§ Your assignment: Emit the line that holds "лева след манипулиране на" and all lines following it through the end of the data, verbatim, and nothing else.

§ Exercise material:

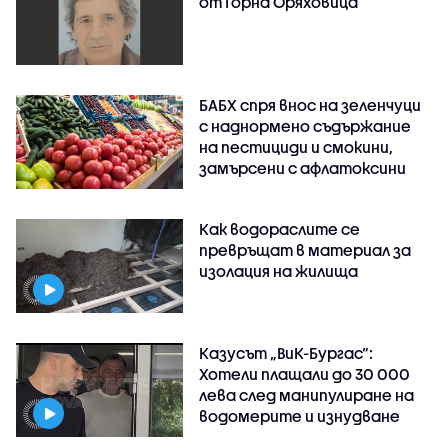
от Горна Оряховица
БАБХ спря внос на зеленчуци
с наднормено съдържание
на пестициди и смокини,
замърсени с афлатоксини
Как водораслите се
превръщат в материал за
изолация на жилища
Казусът „ВиК-Бургас“:
Хотели плащали до 30 000
лева след манипулиране на
водомерите и изнудване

§ Response below:
лева след манипулиране на
водомерите и изнудване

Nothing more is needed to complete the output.